▼

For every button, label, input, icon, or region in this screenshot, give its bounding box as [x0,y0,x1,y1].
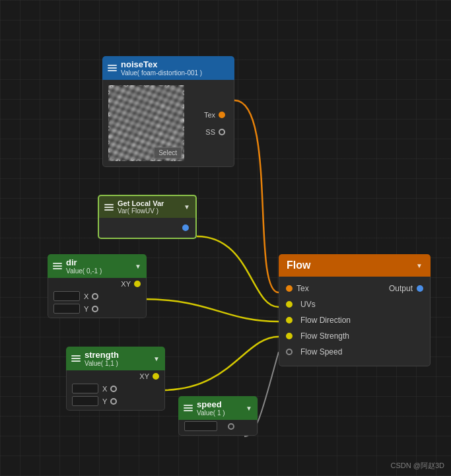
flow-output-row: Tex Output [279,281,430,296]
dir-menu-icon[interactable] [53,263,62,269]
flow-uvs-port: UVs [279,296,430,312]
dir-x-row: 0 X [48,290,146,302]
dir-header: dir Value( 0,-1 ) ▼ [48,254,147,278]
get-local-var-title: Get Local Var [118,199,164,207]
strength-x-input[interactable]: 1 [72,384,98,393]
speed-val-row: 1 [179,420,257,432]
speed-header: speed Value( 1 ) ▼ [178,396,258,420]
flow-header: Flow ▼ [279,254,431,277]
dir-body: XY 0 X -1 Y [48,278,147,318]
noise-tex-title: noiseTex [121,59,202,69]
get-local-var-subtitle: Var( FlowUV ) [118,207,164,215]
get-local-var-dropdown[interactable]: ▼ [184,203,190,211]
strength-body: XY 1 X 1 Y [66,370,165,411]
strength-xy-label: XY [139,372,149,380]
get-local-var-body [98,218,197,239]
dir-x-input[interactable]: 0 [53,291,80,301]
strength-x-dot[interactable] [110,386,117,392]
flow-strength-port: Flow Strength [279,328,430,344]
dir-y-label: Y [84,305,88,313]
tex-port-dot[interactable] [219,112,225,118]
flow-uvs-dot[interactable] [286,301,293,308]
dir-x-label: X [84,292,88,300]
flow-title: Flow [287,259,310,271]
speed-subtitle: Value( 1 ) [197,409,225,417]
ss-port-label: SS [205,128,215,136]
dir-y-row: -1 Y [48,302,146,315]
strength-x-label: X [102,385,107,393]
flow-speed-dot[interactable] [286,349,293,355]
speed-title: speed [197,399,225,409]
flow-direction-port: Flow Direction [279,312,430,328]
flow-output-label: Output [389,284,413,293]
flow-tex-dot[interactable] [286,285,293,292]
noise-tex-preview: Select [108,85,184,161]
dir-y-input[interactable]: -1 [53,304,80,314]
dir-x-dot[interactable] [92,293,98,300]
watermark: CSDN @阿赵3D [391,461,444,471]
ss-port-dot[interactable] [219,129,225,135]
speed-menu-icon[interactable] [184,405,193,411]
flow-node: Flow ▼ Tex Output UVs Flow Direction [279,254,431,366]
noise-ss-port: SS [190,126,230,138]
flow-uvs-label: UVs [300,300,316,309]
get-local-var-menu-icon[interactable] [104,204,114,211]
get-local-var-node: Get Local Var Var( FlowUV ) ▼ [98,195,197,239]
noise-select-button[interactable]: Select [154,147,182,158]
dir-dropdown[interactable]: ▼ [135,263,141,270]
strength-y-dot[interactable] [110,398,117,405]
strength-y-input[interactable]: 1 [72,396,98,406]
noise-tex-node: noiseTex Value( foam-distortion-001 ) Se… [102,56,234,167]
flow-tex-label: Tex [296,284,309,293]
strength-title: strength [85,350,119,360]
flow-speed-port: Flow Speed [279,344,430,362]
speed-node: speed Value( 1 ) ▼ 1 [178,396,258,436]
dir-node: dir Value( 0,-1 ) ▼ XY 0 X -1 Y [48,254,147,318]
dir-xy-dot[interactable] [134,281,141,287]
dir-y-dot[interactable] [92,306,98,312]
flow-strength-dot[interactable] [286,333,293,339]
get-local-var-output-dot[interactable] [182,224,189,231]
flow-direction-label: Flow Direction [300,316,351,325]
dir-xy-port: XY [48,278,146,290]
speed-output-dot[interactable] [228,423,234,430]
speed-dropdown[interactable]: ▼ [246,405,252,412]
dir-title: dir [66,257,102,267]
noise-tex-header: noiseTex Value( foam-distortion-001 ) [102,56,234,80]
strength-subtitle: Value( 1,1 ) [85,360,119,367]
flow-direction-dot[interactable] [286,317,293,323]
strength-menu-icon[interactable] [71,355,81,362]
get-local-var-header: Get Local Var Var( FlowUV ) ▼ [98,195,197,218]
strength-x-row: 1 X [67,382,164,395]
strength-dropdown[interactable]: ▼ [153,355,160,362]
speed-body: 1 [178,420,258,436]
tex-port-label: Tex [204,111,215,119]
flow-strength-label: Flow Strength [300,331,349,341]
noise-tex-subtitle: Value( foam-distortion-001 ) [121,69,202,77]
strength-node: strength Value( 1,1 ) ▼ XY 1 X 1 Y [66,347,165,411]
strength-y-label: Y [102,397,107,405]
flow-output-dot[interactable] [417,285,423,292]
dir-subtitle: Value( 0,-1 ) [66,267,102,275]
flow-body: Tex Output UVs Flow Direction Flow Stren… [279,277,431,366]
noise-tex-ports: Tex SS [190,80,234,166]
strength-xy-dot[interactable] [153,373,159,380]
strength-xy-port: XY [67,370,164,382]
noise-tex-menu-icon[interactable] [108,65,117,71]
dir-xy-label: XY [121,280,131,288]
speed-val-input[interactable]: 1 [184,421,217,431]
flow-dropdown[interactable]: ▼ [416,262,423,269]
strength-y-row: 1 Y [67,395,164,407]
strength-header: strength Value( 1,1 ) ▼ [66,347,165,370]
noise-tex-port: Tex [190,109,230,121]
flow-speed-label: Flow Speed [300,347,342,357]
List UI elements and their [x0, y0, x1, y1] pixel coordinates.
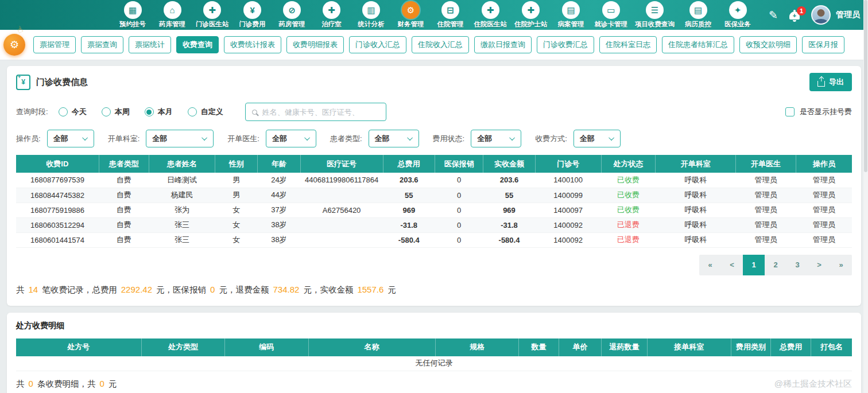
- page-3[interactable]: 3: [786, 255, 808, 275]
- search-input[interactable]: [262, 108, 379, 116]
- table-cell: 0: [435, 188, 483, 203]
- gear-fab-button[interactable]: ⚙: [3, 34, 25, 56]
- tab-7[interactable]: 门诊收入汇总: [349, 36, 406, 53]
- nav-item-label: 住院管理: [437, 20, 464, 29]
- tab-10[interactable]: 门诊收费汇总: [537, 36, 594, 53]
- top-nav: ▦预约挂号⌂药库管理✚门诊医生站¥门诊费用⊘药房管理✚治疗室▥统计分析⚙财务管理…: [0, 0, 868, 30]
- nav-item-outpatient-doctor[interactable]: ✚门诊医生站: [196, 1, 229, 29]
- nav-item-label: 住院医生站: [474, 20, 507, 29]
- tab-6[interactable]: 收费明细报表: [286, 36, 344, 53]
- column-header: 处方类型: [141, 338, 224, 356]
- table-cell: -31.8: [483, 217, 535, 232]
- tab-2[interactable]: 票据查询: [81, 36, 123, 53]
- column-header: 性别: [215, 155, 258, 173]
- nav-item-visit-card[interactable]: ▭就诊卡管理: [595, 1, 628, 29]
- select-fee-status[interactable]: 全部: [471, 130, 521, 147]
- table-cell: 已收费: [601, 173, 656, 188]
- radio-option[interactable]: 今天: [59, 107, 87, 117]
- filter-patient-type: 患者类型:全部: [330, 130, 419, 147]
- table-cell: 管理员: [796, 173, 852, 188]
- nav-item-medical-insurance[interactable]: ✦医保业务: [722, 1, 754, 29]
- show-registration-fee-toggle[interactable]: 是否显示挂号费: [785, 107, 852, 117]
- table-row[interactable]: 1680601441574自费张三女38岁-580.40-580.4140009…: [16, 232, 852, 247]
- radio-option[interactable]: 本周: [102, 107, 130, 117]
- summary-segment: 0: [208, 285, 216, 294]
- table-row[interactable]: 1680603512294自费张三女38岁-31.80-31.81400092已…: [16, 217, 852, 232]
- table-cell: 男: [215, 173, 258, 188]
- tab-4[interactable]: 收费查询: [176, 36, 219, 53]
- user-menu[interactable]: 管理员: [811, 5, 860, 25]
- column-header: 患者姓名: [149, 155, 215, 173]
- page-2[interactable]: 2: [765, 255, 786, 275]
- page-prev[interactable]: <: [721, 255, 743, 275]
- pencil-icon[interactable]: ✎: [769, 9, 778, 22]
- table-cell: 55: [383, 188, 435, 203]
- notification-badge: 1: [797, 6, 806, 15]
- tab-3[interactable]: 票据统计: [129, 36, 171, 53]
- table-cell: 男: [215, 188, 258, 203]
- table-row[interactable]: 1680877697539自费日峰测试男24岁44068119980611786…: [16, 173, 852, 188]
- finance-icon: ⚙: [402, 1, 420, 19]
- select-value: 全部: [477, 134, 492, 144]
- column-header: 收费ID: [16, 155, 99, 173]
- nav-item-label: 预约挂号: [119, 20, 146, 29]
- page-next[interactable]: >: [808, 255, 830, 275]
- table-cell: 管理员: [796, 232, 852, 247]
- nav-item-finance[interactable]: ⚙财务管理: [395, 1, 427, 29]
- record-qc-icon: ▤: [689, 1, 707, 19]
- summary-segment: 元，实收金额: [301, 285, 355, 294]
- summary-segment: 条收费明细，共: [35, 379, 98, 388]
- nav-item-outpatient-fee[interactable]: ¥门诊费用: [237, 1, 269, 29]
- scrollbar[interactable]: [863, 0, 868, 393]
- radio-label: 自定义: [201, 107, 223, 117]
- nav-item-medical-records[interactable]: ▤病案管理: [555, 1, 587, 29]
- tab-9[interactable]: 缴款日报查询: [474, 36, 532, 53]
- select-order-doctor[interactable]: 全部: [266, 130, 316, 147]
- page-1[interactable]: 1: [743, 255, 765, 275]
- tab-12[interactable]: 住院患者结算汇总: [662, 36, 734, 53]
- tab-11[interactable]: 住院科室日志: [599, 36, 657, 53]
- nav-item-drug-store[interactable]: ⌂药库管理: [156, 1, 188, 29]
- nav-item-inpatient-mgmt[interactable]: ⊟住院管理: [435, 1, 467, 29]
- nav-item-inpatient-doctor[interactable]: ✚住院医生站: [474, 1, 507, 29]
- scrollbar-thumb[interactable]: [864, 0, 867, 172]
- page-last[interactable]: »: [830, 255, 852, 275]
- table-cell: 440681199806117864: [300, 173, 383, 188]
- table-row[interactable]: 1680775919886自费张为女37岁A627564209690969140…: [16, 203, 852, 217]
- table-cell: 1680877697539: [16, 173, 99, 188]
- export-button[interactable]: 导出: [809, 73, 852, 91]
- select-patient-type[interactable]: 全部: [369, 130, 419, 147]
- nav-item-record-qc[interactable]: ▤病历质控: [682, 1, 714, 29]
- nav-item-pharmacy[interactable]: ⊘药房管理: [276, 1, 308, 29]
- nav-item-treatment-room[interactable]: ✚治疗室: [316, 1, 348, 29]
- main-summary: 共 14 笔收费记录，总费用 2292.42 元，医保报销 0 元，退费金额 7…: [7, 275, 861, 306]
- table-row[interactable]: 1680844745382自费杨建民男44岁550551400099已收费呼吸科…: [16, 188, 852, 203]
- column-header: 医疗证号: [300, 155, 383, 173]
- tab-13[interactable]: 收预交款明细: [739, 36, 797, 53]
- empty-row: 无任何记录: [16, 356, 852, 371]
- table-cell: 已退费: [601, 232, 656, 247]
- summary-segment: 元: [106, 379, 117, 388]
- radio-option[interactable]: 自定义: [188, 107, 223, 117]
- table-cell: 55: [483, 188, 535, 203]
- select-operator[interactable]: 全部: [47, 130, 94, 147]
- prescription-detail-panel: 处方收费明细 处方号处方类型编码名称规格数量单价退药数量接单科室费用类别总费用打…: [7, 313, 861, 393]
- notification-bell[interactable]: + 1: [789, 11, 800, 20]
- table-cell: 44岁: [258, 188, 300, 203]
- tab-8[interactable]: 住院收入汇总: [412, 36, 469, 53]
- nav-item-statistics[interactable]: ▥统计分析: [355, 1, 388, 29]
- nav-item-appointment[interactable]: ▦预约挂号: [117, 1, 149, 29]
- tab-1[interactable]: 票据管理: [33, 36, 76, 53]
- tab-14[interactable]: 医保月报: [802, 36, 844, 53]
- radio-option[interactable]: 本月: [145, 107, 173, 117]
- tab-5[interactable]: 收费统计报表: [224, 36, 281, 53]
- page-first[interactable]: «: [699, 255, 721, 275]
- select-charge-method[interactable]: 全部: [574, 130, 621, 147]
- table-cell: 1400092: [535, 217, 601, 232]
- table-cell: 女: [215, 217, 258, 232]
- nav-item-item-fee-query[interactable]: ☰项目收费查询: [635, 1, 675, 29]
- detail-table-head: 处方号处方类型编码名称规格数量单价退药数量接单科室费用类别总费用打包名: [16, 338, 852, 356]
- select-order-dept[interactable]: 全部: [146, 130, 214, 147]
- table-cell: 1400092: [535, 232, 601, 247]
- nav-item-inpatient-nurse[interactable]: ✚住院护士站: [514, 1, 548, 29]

▲

Exercise: Search the data above for the word "distortion" and show every line that has it.

Answer to this problem:
noise-tex-node: noiseTex Value( foam-distortion-001 ) Se… [102,56,234,167]
noise-tex-header: noiseTex Value( foam-distortion-001 ) [102,56,234,80]
noise-tex-subtitle: Value( foam-distortion-001 ) [121,69,202,77]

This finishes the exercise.